Connecticut's personal income growth was the third slowest in the country in the first quarter of 2019.
Income grew 1.5% for the quarter—ahead of only Iowa and South Dakota—according to a new U.S. Bureau of Economic Analysis report.
The national average was 3.4%, down from 4.1% in the fourth quarter.
The report measures total earnings from wages, investments, and government payments such as Social Security and Medicare.
For the quarter in Connecticut, net earnings (salary and wages less government social insurance contributions) grew 1.3% or $572 million.
Investment returns declined $745 million (-4.8%) while government payments rose $1.17 billion (13.8%).
Key Economic Measure
Personal income growth is a key economic measure, an indicator of tax revenue and consumer spending trends.
"You now have a situation where consumer spending power is basically flat," economist Don Klepper-Smith told the Hartford Courant.
"Without growth in consumer spending, there's no reasonable rise in tax revenue.
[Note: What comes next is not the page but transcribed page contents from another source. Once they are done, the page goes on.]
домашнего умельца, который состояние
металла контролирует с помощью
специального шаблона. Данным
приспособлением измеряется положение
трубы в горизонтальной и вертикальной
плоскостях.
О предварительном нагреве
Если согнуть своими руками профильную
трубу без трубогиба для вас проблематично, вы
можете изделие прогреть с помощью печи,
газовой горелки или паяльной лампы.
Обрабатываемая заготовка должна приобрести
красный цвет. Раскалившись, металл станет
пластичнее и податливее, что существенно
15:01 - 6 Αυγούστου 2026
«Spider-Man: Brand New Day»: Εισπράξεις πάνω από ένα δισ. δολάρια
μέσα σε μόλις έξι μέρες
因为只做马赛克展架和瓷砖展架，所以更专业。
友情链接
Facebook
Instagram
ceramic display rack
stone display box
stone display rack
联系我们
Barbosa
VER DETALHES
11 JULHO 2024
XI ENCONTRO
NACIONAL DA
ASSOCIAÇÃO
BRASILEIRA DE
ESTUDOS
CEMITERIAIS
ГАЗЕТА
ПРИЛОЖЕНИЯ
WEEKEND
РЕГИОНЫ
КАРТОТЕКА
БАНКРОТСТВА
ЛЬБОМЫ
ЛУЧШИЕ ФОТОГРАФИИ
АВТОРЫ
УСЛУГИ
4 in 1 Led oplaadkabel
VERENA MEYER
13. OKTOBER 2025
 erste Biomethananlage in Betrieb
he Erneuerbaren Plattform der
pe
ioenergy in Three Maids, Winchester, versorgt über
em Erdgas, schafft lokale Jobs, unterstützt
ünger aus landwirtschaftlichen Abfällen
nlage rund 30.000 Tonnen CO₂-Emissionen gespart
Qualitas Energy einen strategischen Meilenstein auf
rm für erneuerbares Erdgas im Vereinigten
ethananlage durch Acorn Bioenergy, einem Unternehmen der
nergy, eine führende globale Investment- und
This is not a recipe for fiscal health."
The six New England states averaged 2.6% growth in the first quarter, up from 2.4% in the previous three months.
Maine led the region, with income up 5.4%, the third highest overall growth in the country.
Income in Vermont grew 4.5%, followed by New Hampshire (3.8%), Massachusetts (2.7%), Rhode Island (1.7%), and Connecticut.
West Virginia Leads
West Virginia led all states for the quarter, with personal income growing 5.6%.
The BEA attributed much of West Virginia's growth to the state's booming construction sector.
Income grew 5.5% in Arizona, followed by Maine, Florida (5.1%), and New Mexico (5.1%).
South Dakota was 50th among all states, with income shrinking 0.6%, followed by Iowa (0.6%), Connecticut, New York (1.7%), and Rhode Island (1.7%).
Per Capita Income
Connecticut's per capita income exceeds $75,000 and remains the nation's highest, although growth continues to trail the region and the country.
For instance, personal income growth ranked in the bottom 10 states in both 2017 (1.4%; 44th) and 2018 (3.4%; 42nd).
That's a troubling pattern, particularly when income growth is considered with other metrics, including job and economic growth.
Connecticut has recovered only 80% of all jobs lost in the last recession—the only New England state and one of just a handful across the country yet to reach the expansion mark.
The state's economy has expanded just twice in the last 11 years, while much of the region and the country have experienced sustained growth.
Home sales in May fell for the 10th consecutive month, as Connecticut's residential real estate market continues to struggle to recover from the 2008-2010 recession.